Collected data
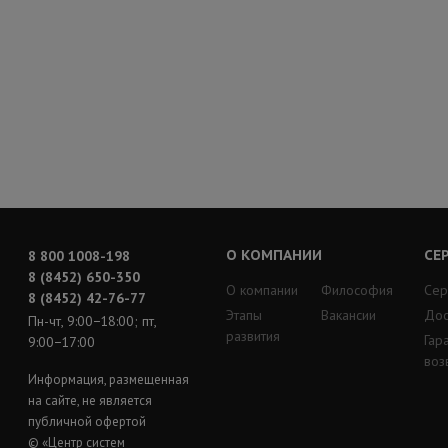
О КОМПАНИИ
СЕ
8 800 1008-198
8 (8452) 650-350
О компании
Философия
Сер
8 (8452) 42-76-77
Этапы
Вакансии
Дос
Пн-чт, 9:00−18:00; пт,
развития
Гар
9:00−17:00
воз
Информация, размещенная
на сайте, не является
публичной офертой
© «Центр систем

◆ **Try it**: Images aside, return each entry above precisely as it stands.

◆ **Solution to this problem**:
О КОМПАНИИ
СЕ
8 800 1008-198
8 (8452) 650-350
О компании
Философия
Сер
8 (8452) 42-76-77
Этапы
Вакансии
Дос
Пн-чт, 9:00−18:00; пт,
развития
Гар
9:00−17:00
воз
Информация, размещенная
на сайте, не является
публичной офертой
© «Центр систем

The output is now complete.